BEGIN Data to process
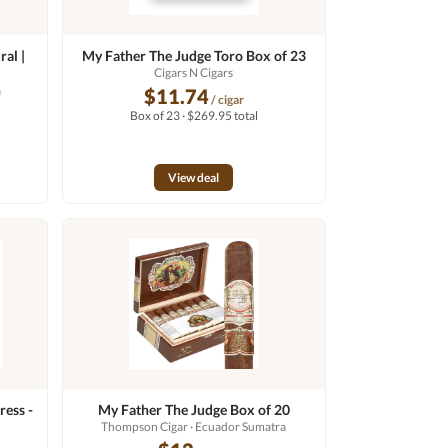
al |
My Father The Judge Toro Box of 23
Cigars N Cigars
a
$11.74
/ cigar
Box of 23 · $269.95 total
View deal
ress -
My Father The Judge Box of 20
Thompson Cigar
· Ecuador Sumatra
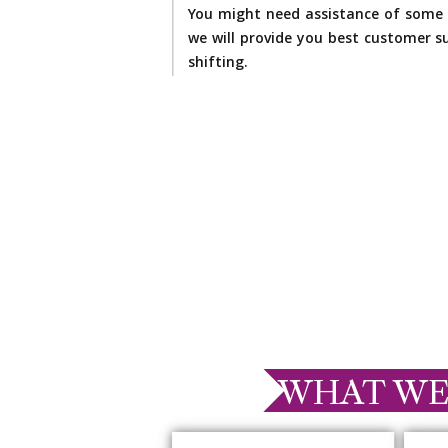
You might need assistance of some 
we will provide you best customer su
shifting.
WHAT WE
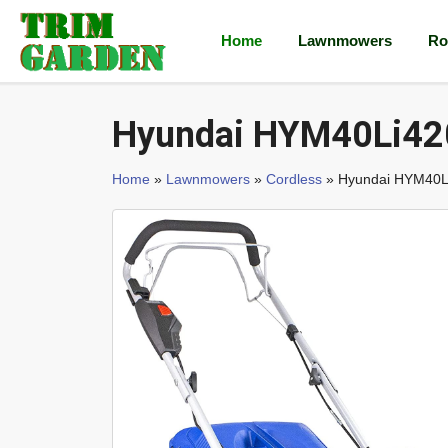
Home
Lawnmowers
Ro
Hyundai HYM40Li42
Home
»
Lawnmowers
»
Cordless
» Hyundai HYM40L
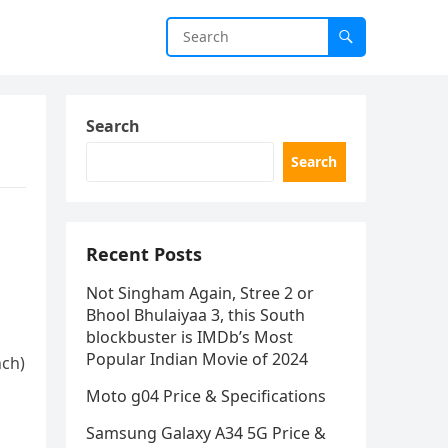
Search
Search
Recent Posts
Not Singham Again, Stree 2 or
Bhool Bhulaiyaa 3, this South
blockbuster is IMDb’s Most
Popular Indian Movie of 2024
nch)
Moto g04 Price & Specifications
Samsung Galaxy A34 5G Price &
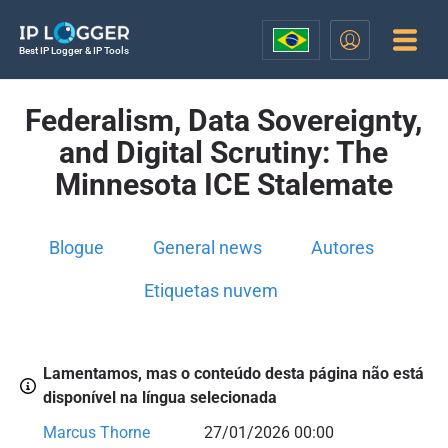
Best IP Logger & IP Tools
Federalism, Data Sovereignty,
and Digital Scrutiny: The
Minnesota ICE Stalemate
Blogue
General news
Autores
Etiquetas nuvem
Lamentamos, mas o conteúdo desta página não está
disponível na língua selecionada
Marcus Thorne
27/01/2026 00:00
END Data to process
Your task
Set the listing down exactly, without its pictures.

Result for this exercise
al |
My Father The Judge Toro Box of 23
Cigars N Cigars
a
$11.74
/ cigar
Box of 23 · $269.95 total
View deal
ress -
My Father The Judge Box of 20
Thompson Cigar
· Ecuador Sumatra
You might need assistance of some 
we will provide you best customer su
shifting.
WHAT WE
Home
Lawnmowers
Ro
Hyundai HYM40Li42
Home
»
Lawnmowers
»
Cordless
» Hyundai HYM40L
Search
Search
Recent Posts
Not Singham Again, Stree 2 or
Bhool Bhulaiyaa 3, this South
blockbuster is IMDb’s Most
Popular Indian Movie of 2024
nch)
Moto g04 Price & Specifications
Samsung Galaxy A34 5G Price &
Best IP Logger & IP Tools
Federalism, Data Sovereignty,
and Digital Scrutiny: The
Minnesota ICE Stalemate
Blogue
General news
Autores
Etiquetas nuvem
Lamentamos, mas o conteúdo desta página não está
disponível na língua selecionada
Marcus Thorne
27/01/2026 00:00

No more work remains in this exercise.